Seeing Sound, Hearing Sight: Uncovering Modality Bias and Conflict of AI models in Sound Localization

  • Yanhao Jia
  • Ji Xie
  • S Jivaganesh
  • Li Hao
  • Xu Wu
  • Mengmi Zhang

Imagine hearing a dog bark and instinctively turning toward the sound—only to find a parked car, while a silent dog sits nearby. Such moments of sensory conflict challenge perception, yet humans flexibly resolve these discrepancies, prioritizing auditory cues over misleading visuals to accurately localize sounds. Despite the rapid advancement of multimodal AI models that integrate vision and sound, little is known about how these systems handle cross-modal conflicts or whether they favor one modality over another. Here, we systematically and quantitatively examine modality bias and conflict resolution in AI models for Sound Source Localization (SSL). We evaluate a wide range of state-of-the-art multimodal models and compare them against human performance in psychophysics experiments spanning six audiovisual conditions, including congruent, conflicting, and absent visual and audio cues. Our results reveal that humans consistently outperform AI in SSL and exhibit greater robustness to conflicting or absent visual information by effectively prioritizing auditory signals. In contrast, AI shows a pronounced bias toward vision, often failing to suppress irrelevant or conflicting visual input, leading to chance-level performance. To bridge this gap, we present EchoPin, a neuroscience-inspired multimodal model for SSL that emulates human auditory perception. The model is trained on our carefully curated AudioCOCO dataset, in which stereo audio signals are first rendered using a physics-based 3D simulator, then filtered with Head-Related Transfer Functions (HRTFs) to capture pinnae, head, and torso effects, and finally transformed into cochleagram representations that mimic cochlear processing.
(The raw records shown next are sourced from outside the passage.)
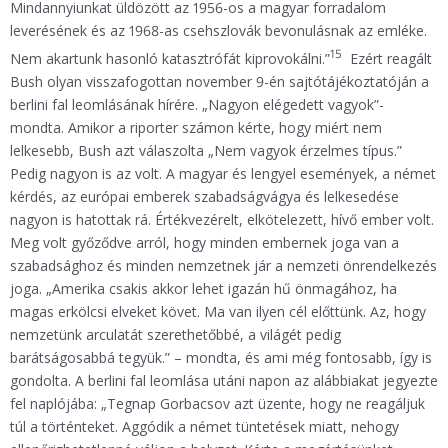
Mindannyiunkat üldözött az 1956-os a magyar forradalom
leverésének és az 1968-as csehszlovák bevonulásnak az emléke.
15
Nem akartunk hasonló katasztrófát kiprovokálni.”
Ezért reagált
Bush olyan visszafogottan november 9-én sajtótájékoztatóján a
berlini fal leomlásának hírére. „Nagyon elégedett vagyok”-
mondta. Amikor a riporter számon kérte, hogy miért nem
lelkesebb, Bush azt válaszolta „Nem vagyok érzelmes típus.”
Pedig nagyon is az volt. A magyar és lengyel események, a német
kérdés, az európai emberek szabadságvágya és lelkesedése
nagyon is hatottak rá. Értékvezérelt, elkötelezett, hívő ember volt.
Meg volt győződve arról, hogy minden embernek joga van a
szabadsághoz és minden nemzetnek jár a nemzeti önrendelkezés
joga. „Amerika csakis akkor lehet igazán hű önmagához, ha
magas erkölcsi elveket követ. Ma van ilyen cél előttünk. Az, hogy
nemzetünk arculatát szerethetőbbé, a világét pedig
barátságosabbá tegyük.” – mondta, és ami még fontosabb, így is
gondolta. A berlini fal leomlása utáni napon az alábbiakat jegyezte
fel naplójába: „Tegnap Gorbacsov azt üzente, hogy ne reagáljuk
túl a történteket. Aggódik a német tüntetések miatt, nehogy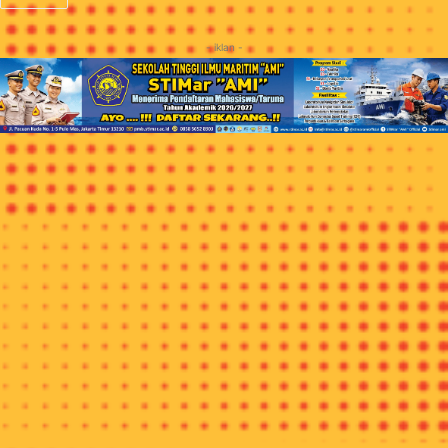
- iklan -
JAKARTA, ITN
– KAWASAN wisata Mandeh, Kabupaten
Pesisir Selatan, Sumatera Barat (Sumbar) menjadi destinasi
wisata sport tourism unggulan Sumatera Barat (Sumbar).
“Sumbar sudah lama memiliki event lomba balap sepeda
internasional Tour de Singkarak (TdS) yang melintasi hampir
ke seluruh kota dan kabupaten. Kini Sumbar memiliki Mandeh
sebagai destinasi sport tourism yang akan mengawali dengan
event lomba lari Mandeh BRI Mandeh Run 2019,” ujar Menteri
Pariwisata (Menpar) Arief Yahya pada acara press conference
di Gedung Sapta Pesona Jakarta, Kemenpar, Senin (14/1/19).
-iklan-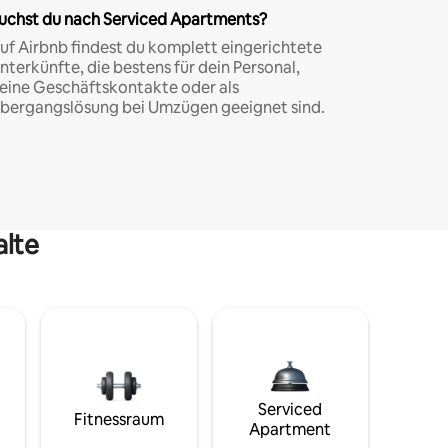
uchst du nach Serviced Apartments?
uf Airbnb findest du komplett eingerichtete
nterkünfte, die bestens für dein Personal,
eine Geschäftskontakte oder als
bergangslösung bei Umzügen geeignet sind.
alte
Serviced
Fitnessraum
Apartment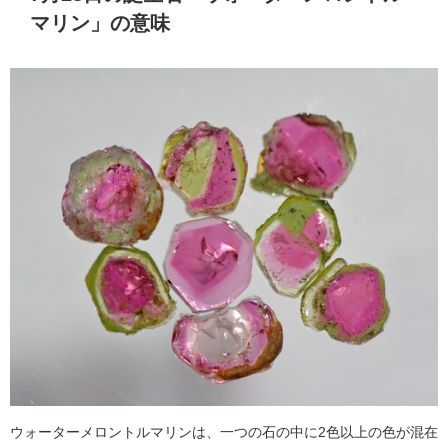
マリン」の意味
ウォーターメロントルマリンは、一つの石の中に2色以上の色が混在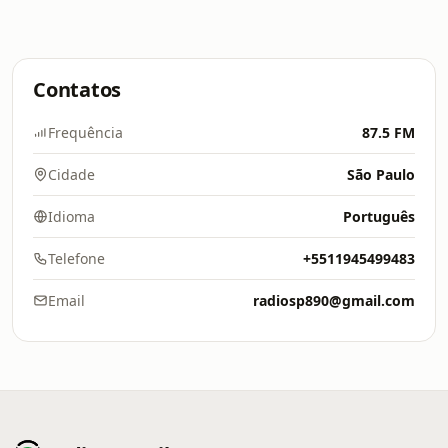
Contatos
Frequência
87.5 FM
Cidade
São Paulo
Idioma
Português
Telefone
+5511945499483
Email
radiosp890@gmail.com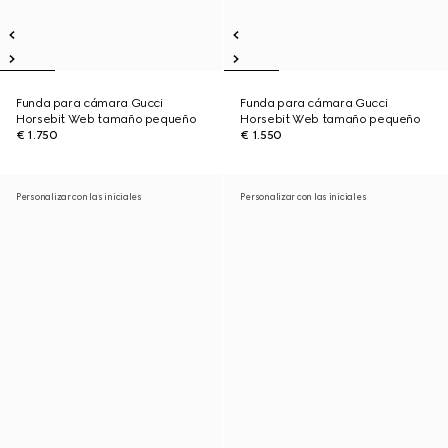
Funda para cámara Gucci
Funda para cámara Gucci
Horsebit Web tamaño pequeño
Horsebit Web tamaño pequeño
€ 1.750
€ 1.550
Personalizar con las iniciales
Personalizar con las iniciales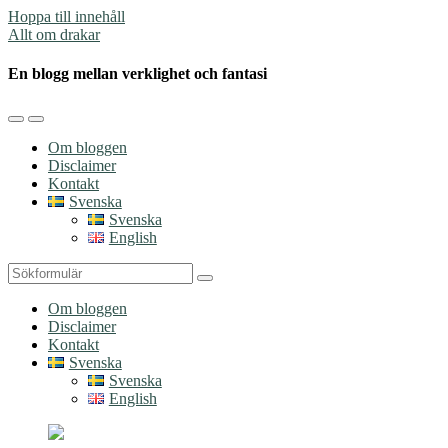
Hoppa till innehåll
Allt om drakar
En blogg mellan verklighet och fantasi
Slå
Slå
på/av
på/av
Om bloggen
mobilmenyn
sökfältet
Disclaimer
Kontakt
Svenska
Svenska
English
Sök
Om bloggen
Disclaimer
Kontakt
Svenska
Svenska
English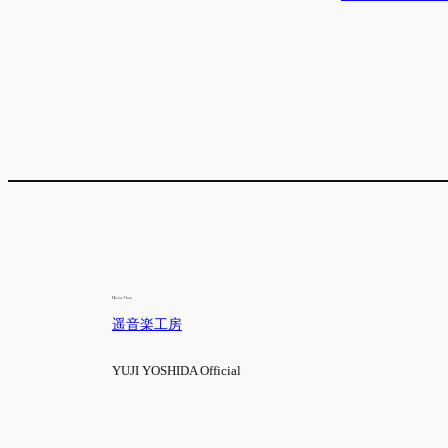
遥音楽工房
YUJI YOSHIDA Official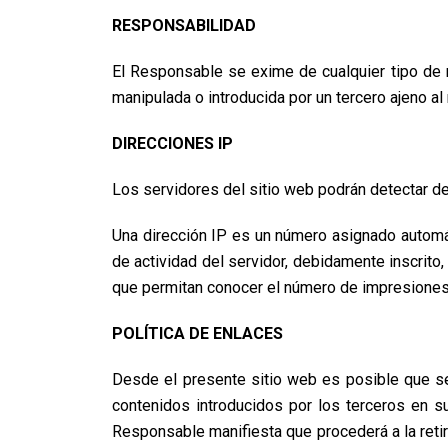
RESPONSABILIDAD
El Responsable se exime de cualquier tipo de 
manipulada o introducida por un tercero ajeno a
DIRECCIONES IP
Los servidores del sitio web podrán detectar de
Una dirección IP es un número asignado automát
de actividad del servidor, debidamente inscrito
que permitan conocer el número de impresiones d
POLÍTICA DE ENLACES
Desde el presente sitio web es posible que se
contenidos introducidos por los terceros en s
Responsable manifiesta que procederá a la retira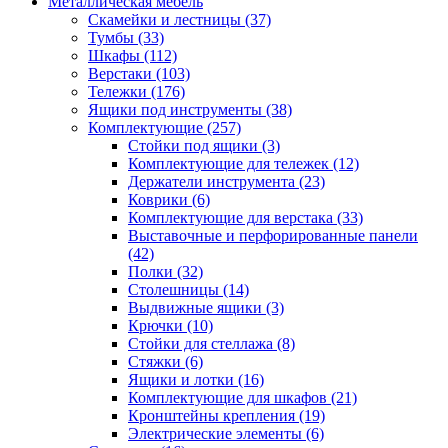
Металлическая мебель
Скамейки и лестницы
(37)
Тумбы
(33)
Шкафы
(112)
Верстаки
(103)
Тележки
(176)
Ящики под инструменты
(38)
Комплектующие
(257)
Стойки под ящики
(3)
Комплектующие для тележек
(12)
Держатели инструмента
(23)
Коврики
(6)
Комплектующие для верстака
(33)
Выставочные и перфорированные панели
(42)
Полки
(32)
Столешницы
(14)
Выдвижные ящики
(3)
Крючки
(10)
Стойки для стеллажа
(8)
Стяжки
(6)
Ящики и лотки
(16)
Комплектующие для шкафов
(21)
Кронштейны крепления
(19)
Электрические элементы
(6)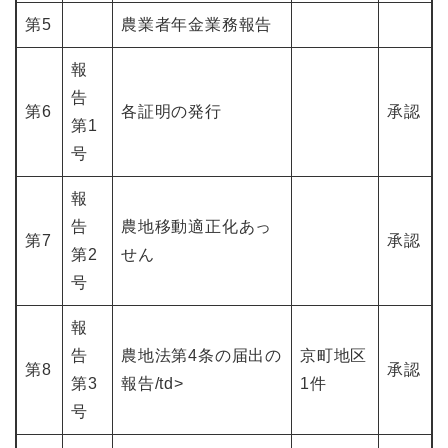
第5
農業者年金業務報告
報
告
第6
各証明の発行
承認
第1
号
報
告
農地移動適正化あっ
第7
承認
第2
せん
号
報
告
農地法第4条の届出の
京町地区
第8
承認
第3
報告/td>
1件
号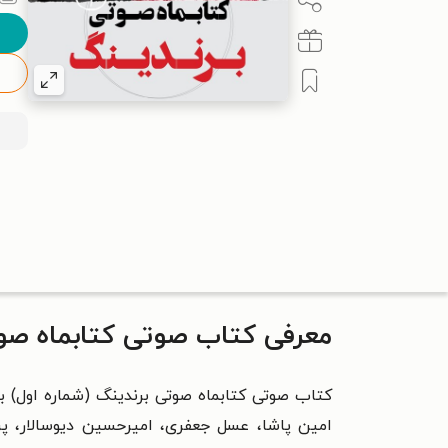
معرفی کتاب صوتی کتابماه صوت
کتاب صوتی کتابماه صوتی برندینگ (شماره اول) 
امین پاشا، عسل جعفری، امیرحسین دیوسالار، پری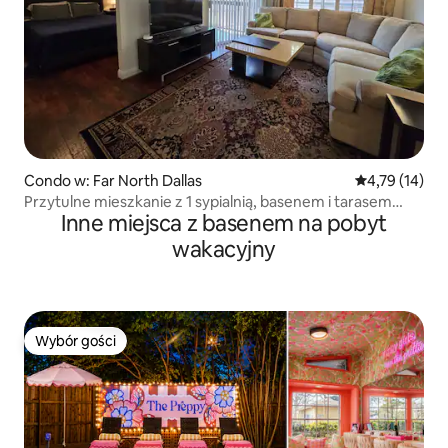
Condo w: Far North Dallas
Średnia ocena:
4,79 (14)
Przytulne mieszkanie z 1 sypialnią, basenem i tarasem
Inne miejsca z basenem na pobyt
w zamkniętej dzielnicy
wakacyjny
Wybór gości
Wybór gości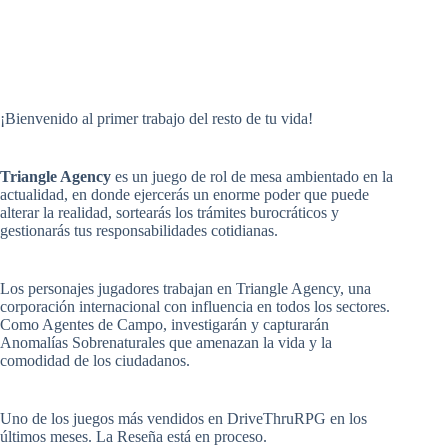
¡Bienvenido al primer trabajo del resto de tu vida!
Triangle Agency
es un juego de rol de mesa ambientado en la
actualidad, en donde ejercerás un enorme poder que puede
alterar la realidad, sortearás los trámites burocráticos y
gestionarás tus responsabilidades cotidianas.
Los personajes jugadores trabajan en Triangle Agency, una
corporación internacional con influencia en todos los sectores.
Como Agentes de Campo, investigarán y capturarán
Anomalías Sobrenaturales que amenazan la vida y la
comodidad de los ciudadanos.
Uno de los juegos más vendidos en DriveThruRPG en los
últimos meses. La Reseña está en proceso.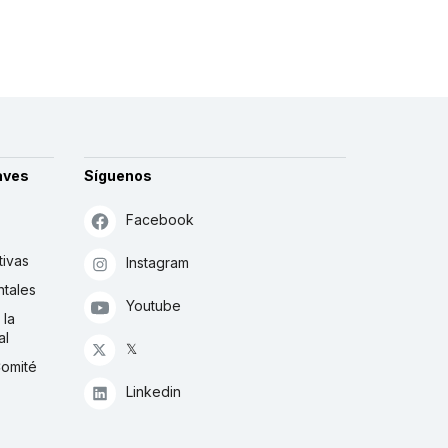
aves
Síguenos
Facebook
tivas
Instagram
tales
Youtube
 la
al
𝕏
Comité
Linkedin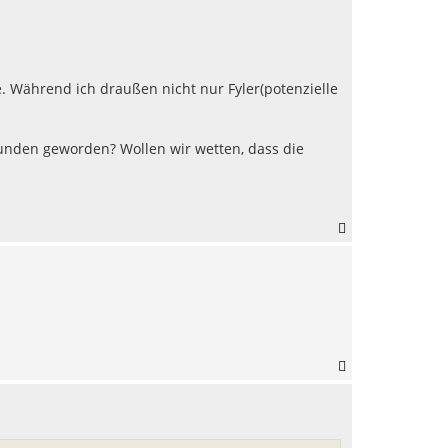
c
h
o
b
e
. Während ich draußen nicht nur Fyler(potenzielle
n
Kunden geworden? Wollen wir wetten, dass die
N
a
c
h
o
b
e
n
N
a
c
h
o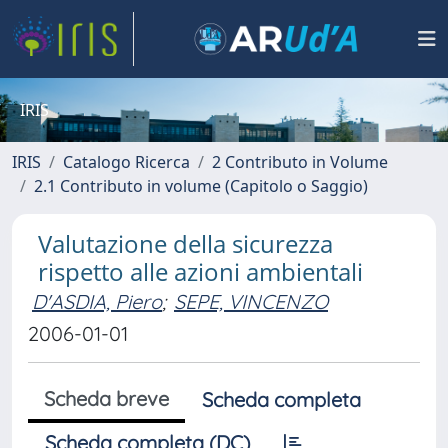
IRIS
IRIS
Catalogo Ricerca
2 Contributo in Volume
2.1 Contributo in volume (Capitolo o Saggio)
Valutazione della sicurezza
rispetto alle azioni ambientali
D'ASDIA, Piero
;
SEPE, VINCENZO
2006-01-01
Scheda breve
Scheda completa
Scheda completa (DC)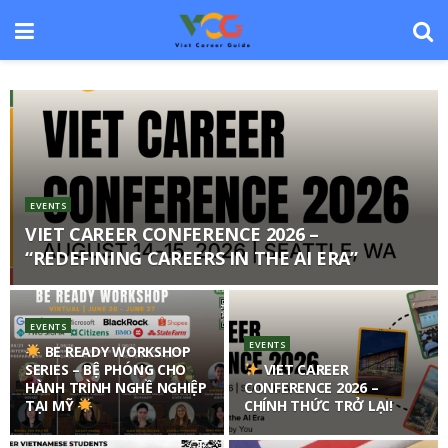
EVENTS
VIET CAREER CONFERENCE 2026 –
“REDEFINING CAREERS IN THE AI ERA”
EVENTS
EVENTS
BE READY WORKSHOP
SERIES – BỆ PHÓNG CHO
VIET CAREER
HÀNH TRÌNH NGHỀ NGHIỆP
CONFERENCE 2026 –
TẠI MỸ
CHÍNH THỨC TRỞ LẠI!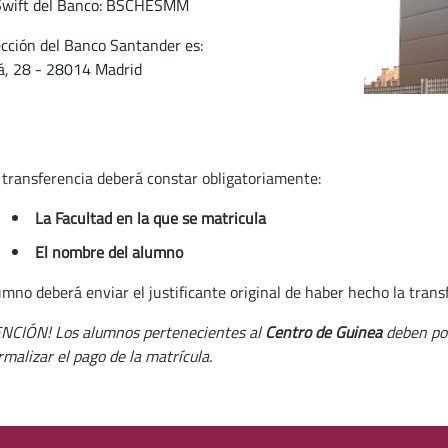
Swift del Banco: BSCHESMM
ección del Banco Santander es:
lá, 28 - 28014 Madrid
 transferencia deberá constar obligatoriamente:
La Facultad en la que se matricula
El nombre del alumno
umno deberá enviar el justificante original de haber hecho la trans
ENCIÓN! Los alumnos pertenecientes al
Centro de Guinea
deben pon
rmalizar el pago de la matrícula.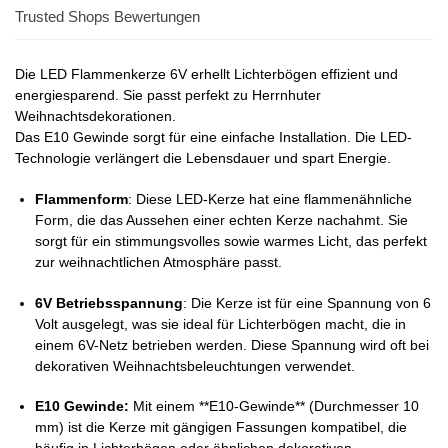
Trusted Shops Bewertungen
Die LED Flammenkerze 6V erhellt Lichterbögen effizient und
energiesparend. Sie passt perfekt zu Herrnhuter
Weihnachtsdekorationen.
Das E10 Gewinde sorgt für eine einfache Installation. Die LED-
Technologie verlängert die Lebensdauer und spart Energie.
Flammenform
: Diese LED-Kerze hat eine flammenähnliche
Form, die das Aussehen einer echten Kerze nachahmt. Sie
sorgt für ein stimmungsvolles sowie warmes Licht, das perfekt
zur weihnachtlichen Atmosphäre passt.
6V Betriebsspannung
: Die Kerze ist für eine Spannung von 6
Volt ausgelegt, was sie ideal für Lichterbögen macht, die in
einem 6V-Netz betrieben werden. Diese Spannung wird oft bei
dekorativen Weihnachtsbeleuchtungen verwendet.
E10 Gewinde:
Mit einem **E10-Gewinde** (Durchmesser 10
mm) ist die Kerze mit gängigen Fassungen kompatibel, die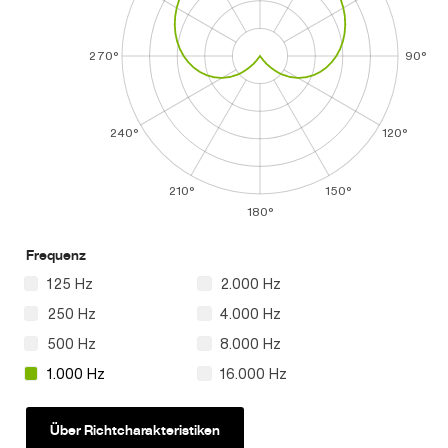
270°
90°
240°
120°
210°
150°
180°
Frequenz
125 Hz
2.000 Hz
250 Hz
4.000 Hz
500 Hz
8.000 Hz
1.000 Hz
16.000 Hz
Über Richtcharakteristiken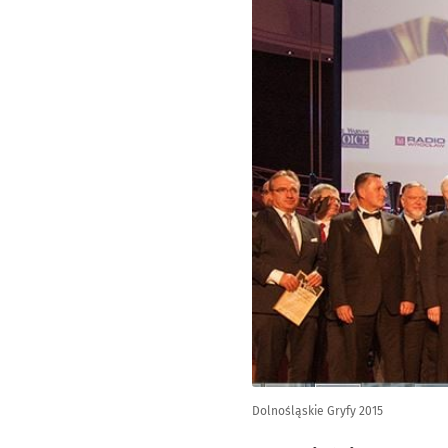
Dolnośląskie Gryfy 2015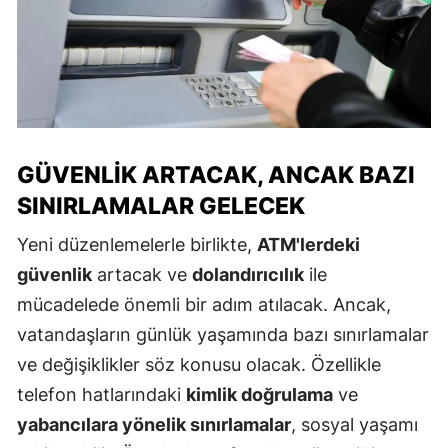
GÜVENLIK ARTACAK, ANCAK BAZI
SINIRLAMALAR GELECEK
Yeni düzenlemelerle birlikte,
ATM'lerdeki
güvenlik
artacak ve
dolandırıcılık
ile
mücadelede önemli bir adım atılacak. Ancak,
vatandaşların günlük yaşamında bazı sınırlamalar
ve değişiklikler söz konusu olacak. Özellikle
telefon hatlarındaki
kimlik doğrulama
ve
yabancılara yönelik sınırlamalar
, sosyal yaşamı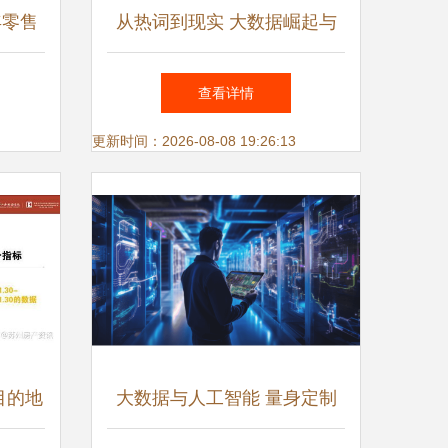
年零售
从热词到现实 大数据崛起与
路
数据科学家职业浪潮的宏观透
查看详情
视
更新时间：2026-08-08 19:26:13
目的地
大数据与人工智能 量身定制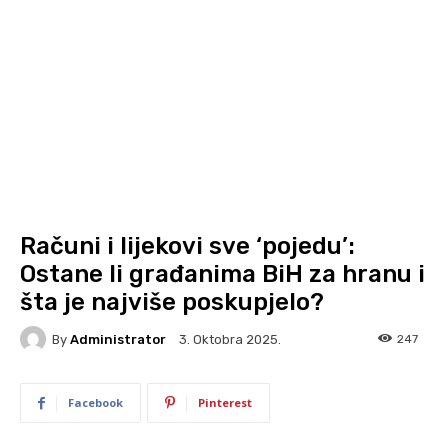
Računi i lijekovi sve ‘pojedu’:
Ostane li građanima BiH za hranu i
šta je najviše poskupjelo?
By
Administrator
247
3. Oktobra 2025.
Facebook
Pinterest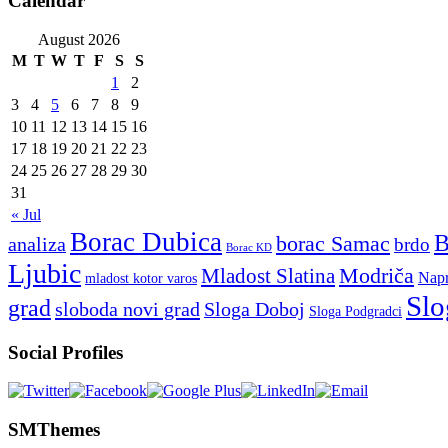
Calendar
August 2026
M
T
W
T
F
S
S
1
2
3
4
5
6
7
8
9
10
11
12
13
14
15
16
17
18
19
20
21
22
23
24
25
26
27
28
29
30
31
« Jul
Borac Dubica
borac Samac
analiza
brdo
Borac KD
Ljubic
Modriča
Mladost Slatina
Napr
mladost kotor varos
Slo
grad
sloboda novi grad
Sloga Doboj
Sloga Podgradci
Social Profiles
SMThemes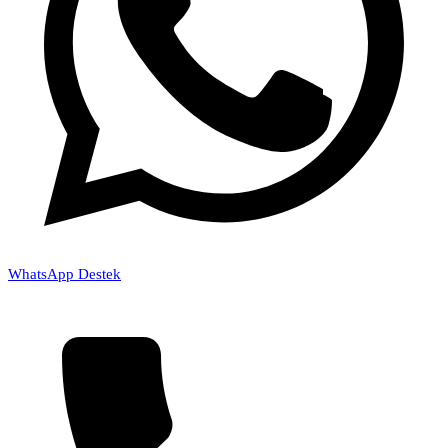
WhatsApp Destek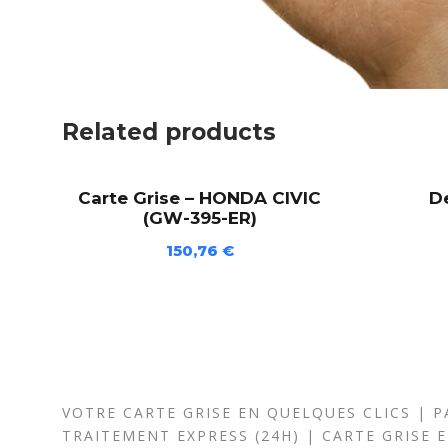
Related products
Carte Grise – HONDA CIVIC
D
(GW-395-ER)
150,76
€
VOTRE CARTE GRISE EN QUELQUES CLICS | PA
TRAITEMENT EXPRESS (24H) | CARTE GRISE 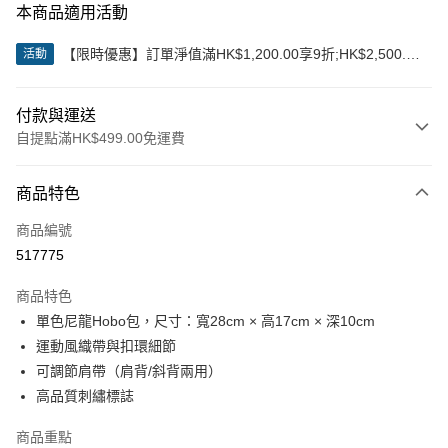
本商品適用活動
【限時優惠】訂單淨值滿HK$1,200.00享9折;HK$2,500.00
活動
享85折
付款與運送
自提點滿HK$499.00免運費
付款方式
商品特色
信用卡
商品編號
Apple Pay
517775
Google Pay
商品特色
AlipayHK
單色尼龍Hobo包，尺寸：寬28cm × 高17cm × 深10cm
運動風織帶與扣環細節
WeChat Pay
可調節肩帶（肩背/斜背兩用）
高品質刺繡標誌
送貨方式
付款後順豐站及營業點
商品重點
To eliminate existing biases in standard benchmark datasets, we carefully controlled the vocal object sizes, semantics, and spatial locations in the corresponding images of AudioCOCO. EchoPin outperforms existing models trained on standard audio-visual datasets. Remarkably, consistent with neuroscience findings, it exhibits a human-like localization bias, favoring horizontal (left–right) precision over vertical (up–down) precision. This asymmetry likely arises from HRTF-shaped and cochlear-modulated stereo audio and the lateral placement of human ears, highlighting how sensory input quality and physical structure jointly shape precision of multimodal representations. All code, data, and models are available \href{https: //github. com/CuriseJia/SSHS}{here}.